'''

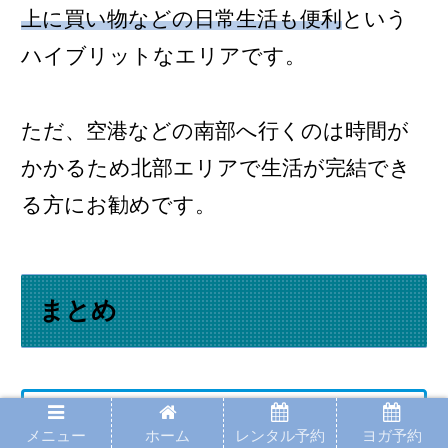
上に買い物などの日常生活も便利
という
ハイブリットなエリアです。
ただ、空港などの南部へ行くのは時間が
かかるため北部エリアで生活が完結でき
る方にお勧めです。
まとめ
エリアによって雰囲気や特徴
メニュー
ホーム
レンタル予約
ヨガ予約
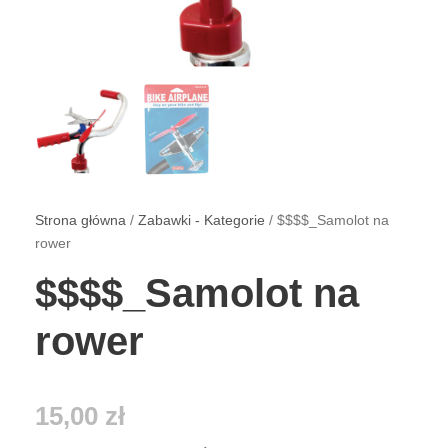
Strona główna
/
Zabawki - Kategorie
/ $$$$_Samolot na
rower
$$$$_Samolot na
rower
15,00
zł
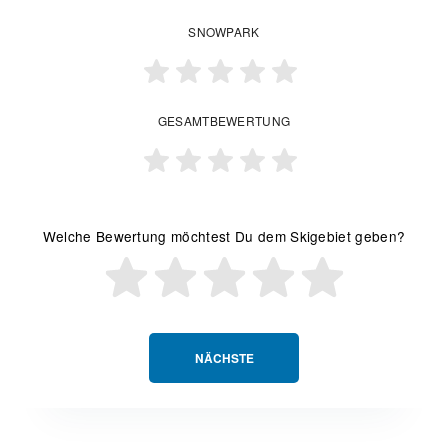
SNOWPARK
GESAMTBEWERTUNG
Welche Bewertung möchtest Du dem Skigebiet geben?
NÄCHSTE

'''
'''

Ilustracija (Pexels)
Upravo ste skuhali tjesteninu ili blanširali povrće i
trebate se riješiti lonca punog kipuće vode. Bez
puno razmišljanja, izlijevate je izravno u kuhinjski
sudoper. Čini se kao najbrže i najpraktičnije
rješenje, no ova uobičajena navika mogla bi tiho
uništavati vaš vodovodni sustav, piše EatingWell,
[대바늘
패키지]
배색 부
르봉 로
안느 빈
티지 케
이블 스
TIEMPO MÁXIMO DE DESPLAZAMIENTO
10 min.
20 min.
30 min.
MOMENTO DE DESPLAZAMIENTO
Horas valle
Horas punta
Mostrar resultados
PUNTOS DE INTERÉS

'''

What is required>
Which lines of the entries above contain the string "DESPLAZAMIENTO"? Copy each one.

Result of the task>
TIEMPO MÁXIMO DE DESPLAZAMIENTO
MOMENTO DE DESPLAZAMIENTO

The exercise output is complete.